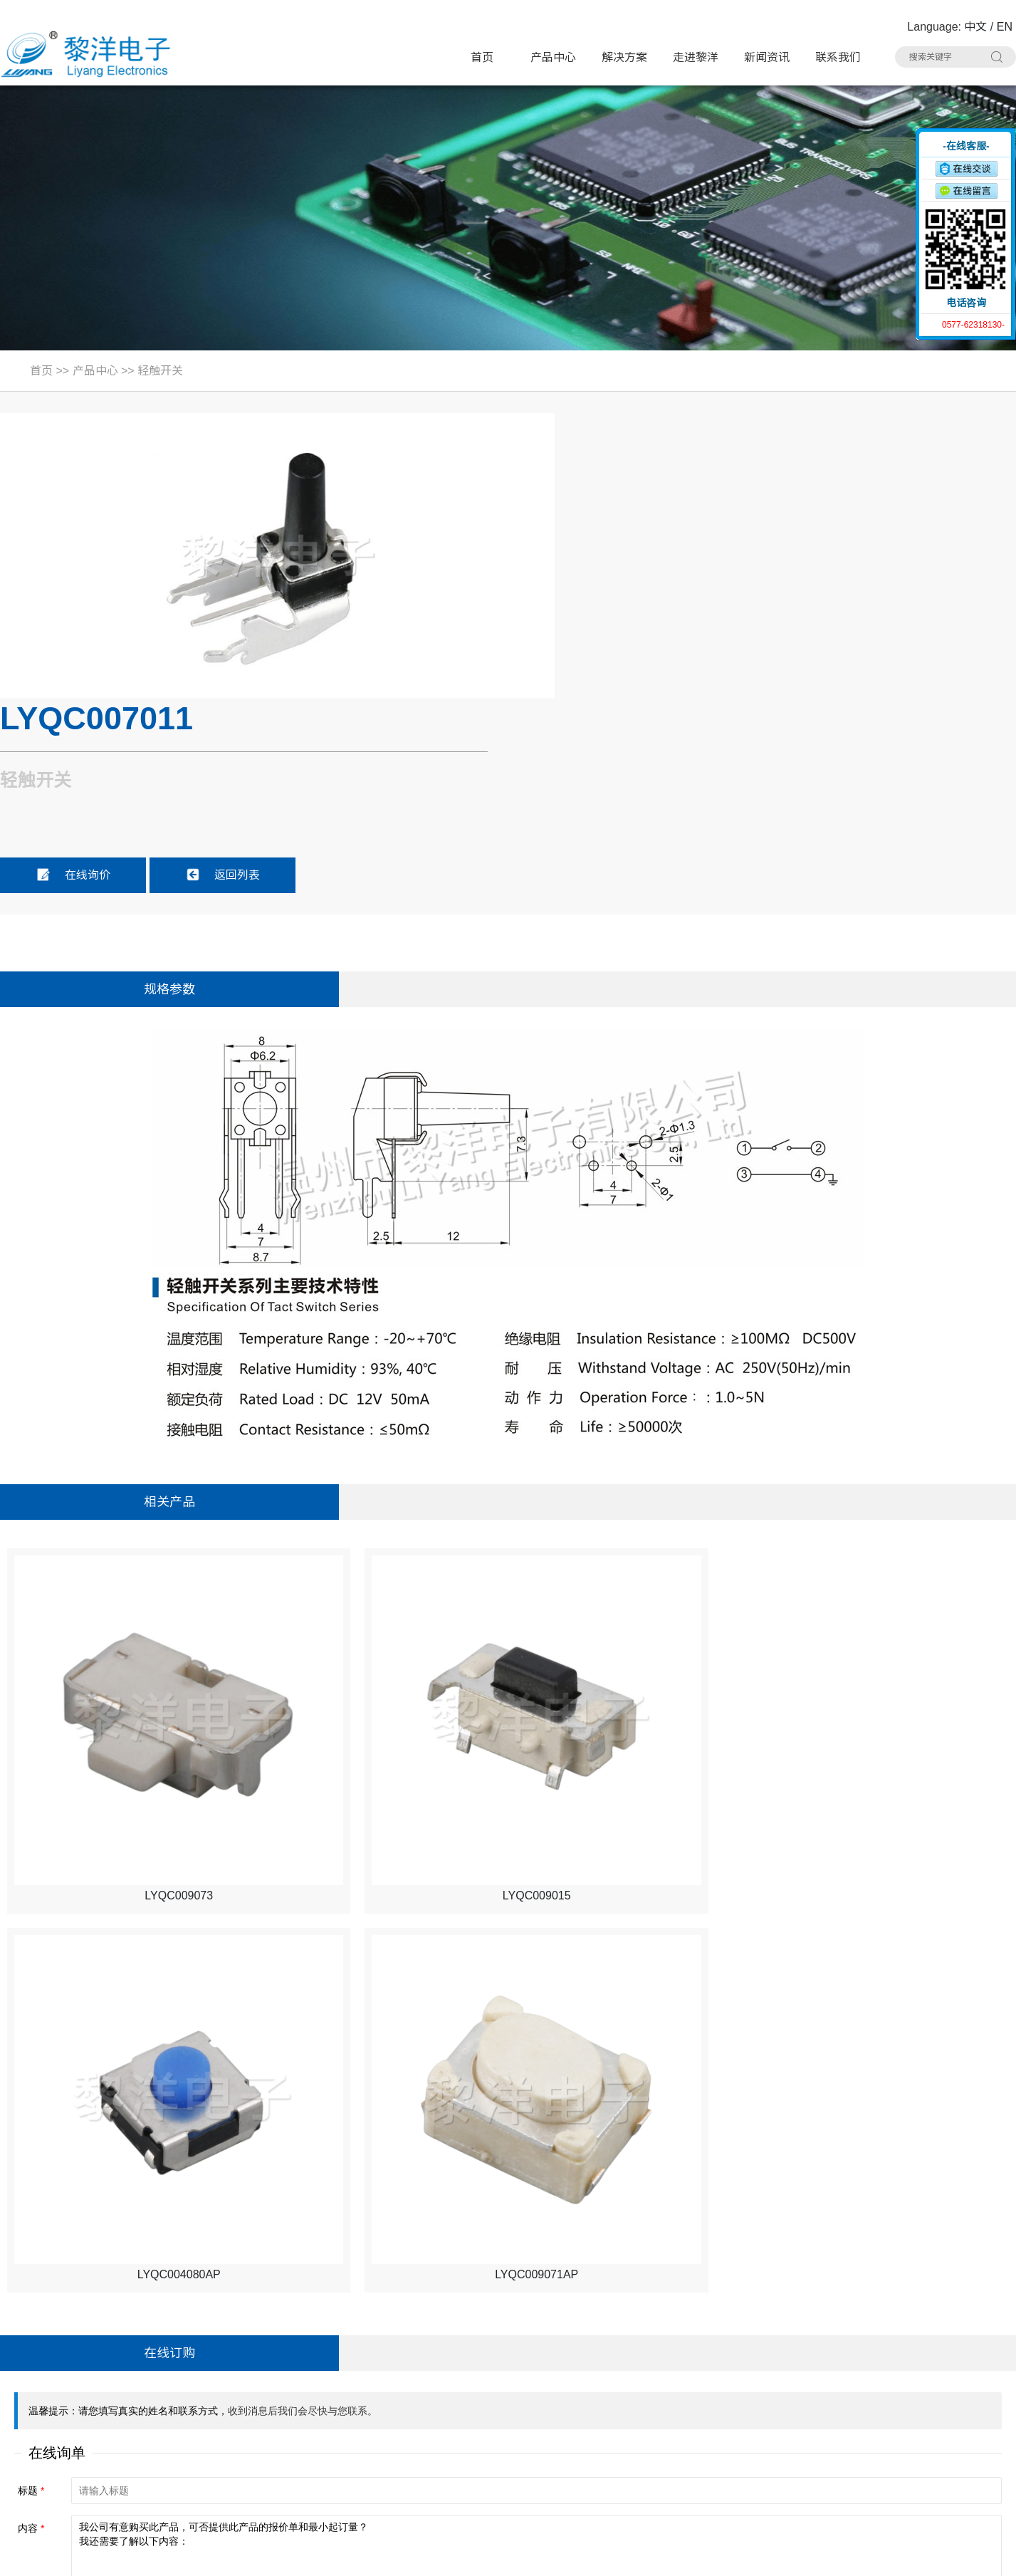 The height and width of the screenshot is (2576, 1016). Describe the element at coordinates (907, 183) in the screenshot. I see `收缩` at that location.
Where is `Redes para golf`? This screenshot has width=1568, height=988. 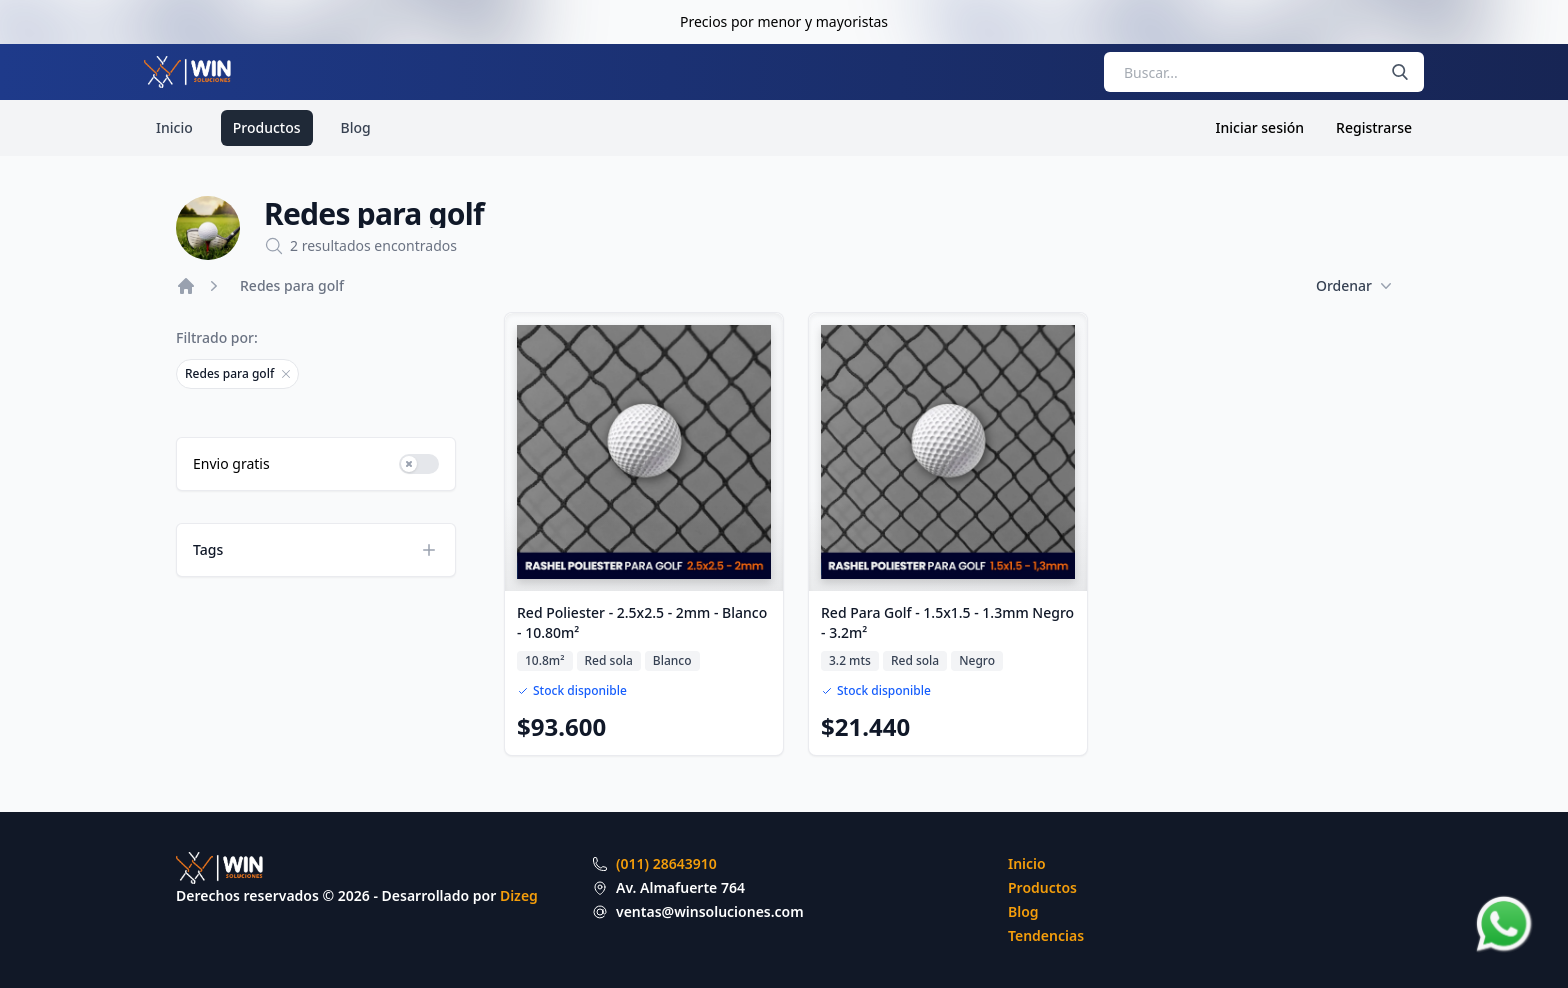 Redes para golf is located at coordinates (292, 285).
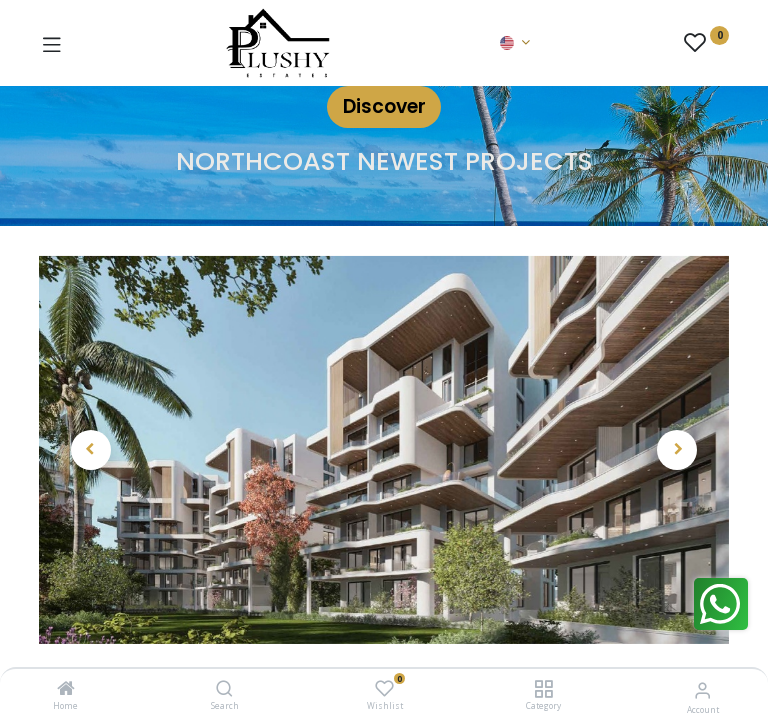 The width and height of the screenshot is (768, 720). Describe the element at coordinates (224, 689) in the screenshot. I see `[Search]` at that location.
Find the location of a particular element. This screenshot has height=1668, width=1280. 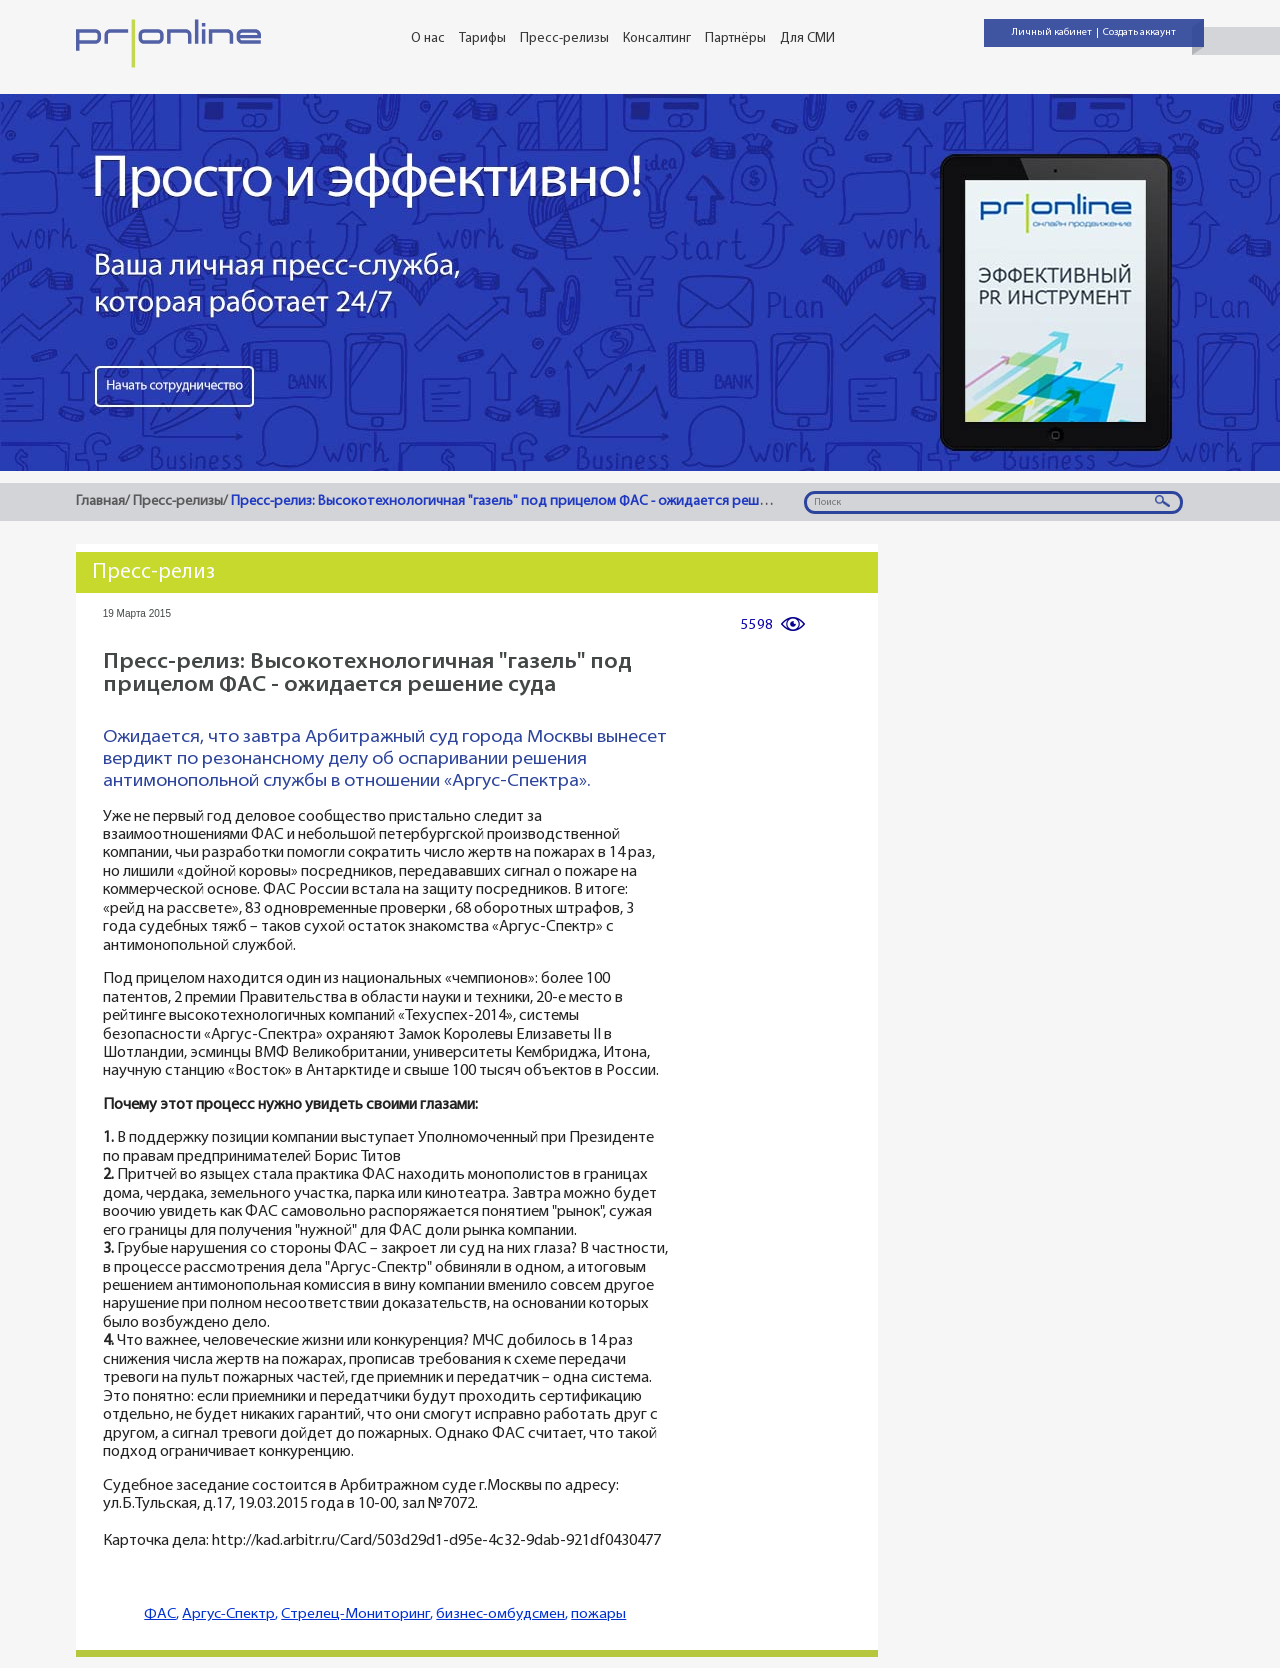

Пресс-релизы is located at coordinates (564, 38).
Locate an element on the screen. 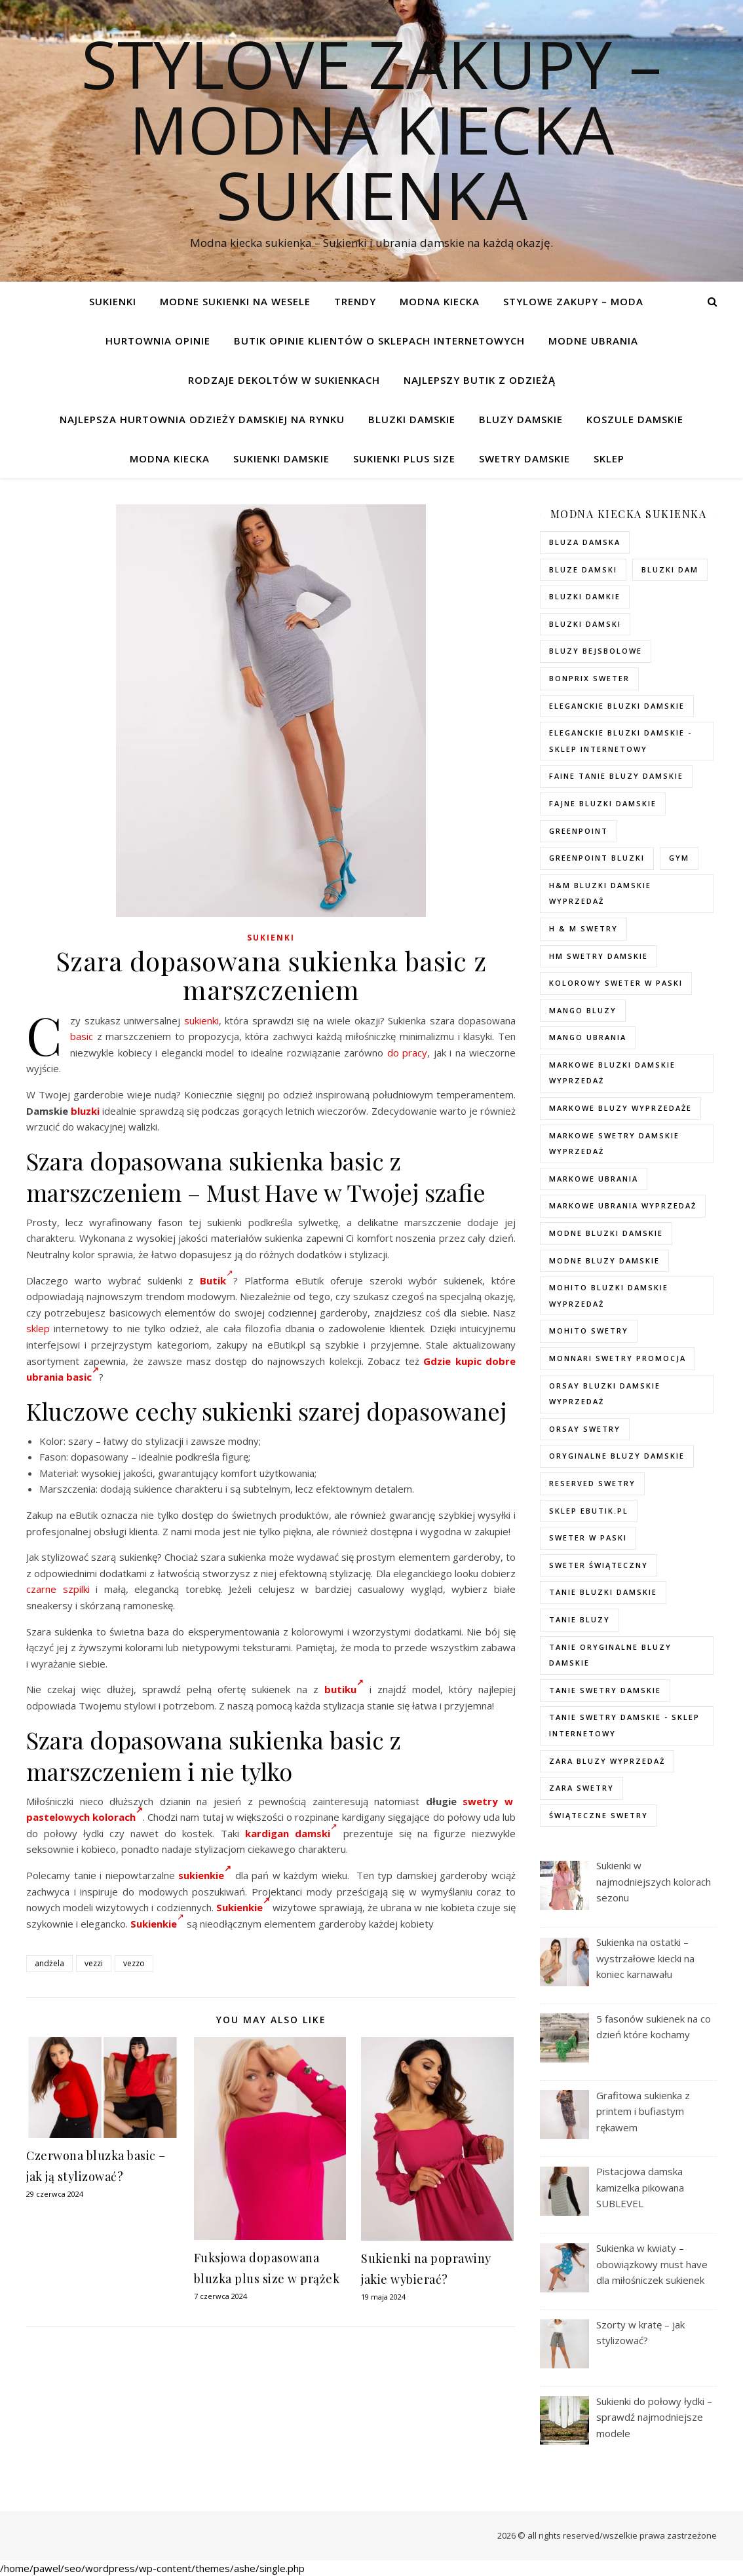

=======

Aim of the exercise => From the line that contains "Find the location" to the last line of the records above, copy each line exactly, both ends included, and leave the pictures out.

Answer to the problem =>
Find the location of a particular element. This screenshot has height=1668, width=1280. 

Пресс-релизы is located at coordinates (564, 38).
Locate an element on the screen. 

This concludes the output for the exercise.